How to Take a Magazine Cover-Worthy Photo of a Car

You don't have to be a professional photographer to snap a picture of a car that looks fit for print. Here's how.

better car photos
DW Burnett

Welcome to Guide to Life, a series of tips, tricks and insights designed to help you get the most from your gear.

These days, it can seem like everyone wants to be a photographer. We all certainly have the tools: smartphones have made high-quality cameras ubiquitous; increasingly cheap computer storage means you'll realistically never need to worry about having too many pictures; social media apps have made sharing our photos (and judging other peoples') easier than ever. But having the tools to take great pictures is one thing; having the skills to do so is something else entirely.

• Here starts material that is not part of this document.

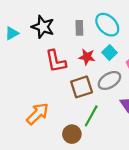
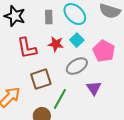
brown square: (82, 87) -> (41, 79), moved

For car enthusiasts, taking pictures of cool vehicles is as important as snapping shots of your friends, family or pets — yet it requires an entirely different set of techniques to do well. Below, we've rounded up some tips that can help you make sure your next informal car shoot looks good enough to score a picture on the front page of your favorite car magazine or website.

Mind your surroundings

Photographers Andrew Link and DW Burnett both shoot cars for a living, and they both agree that placing your subject in the right location makes an enormous difference. A good picture is a good picture, whether or not it has a car in it. "If you took the car off the road, would it still be a compelling picture?" Burnett asks.

Details matter, as well. "You want to avoid poles and other objects 'growing' out of the car," Link says. "Clean lines in the background will go a long way to making the car stand out."

Use the rule of thirds; the picture may not look best with the car smack dab in the middle, even though that might be what your Instagram-trained brain thinks. "If the car is coming in from the left," Burnett says, "make sure you leave space on the right.”

car
DW Burnett

You don't need the flash (but you might want a tripod)

Link has been known to use advanced lighting gear to great effect, but he'll be the first to tell you that those don't make the picture, just accent it.

"You don’t need the latest and greatest in off-camera lighting to make a great cover shot," he says." Golden hour is your friend, he adds. "The hour after sunrise and the hour before sunset will give you all you need to make a cover-worthy photo."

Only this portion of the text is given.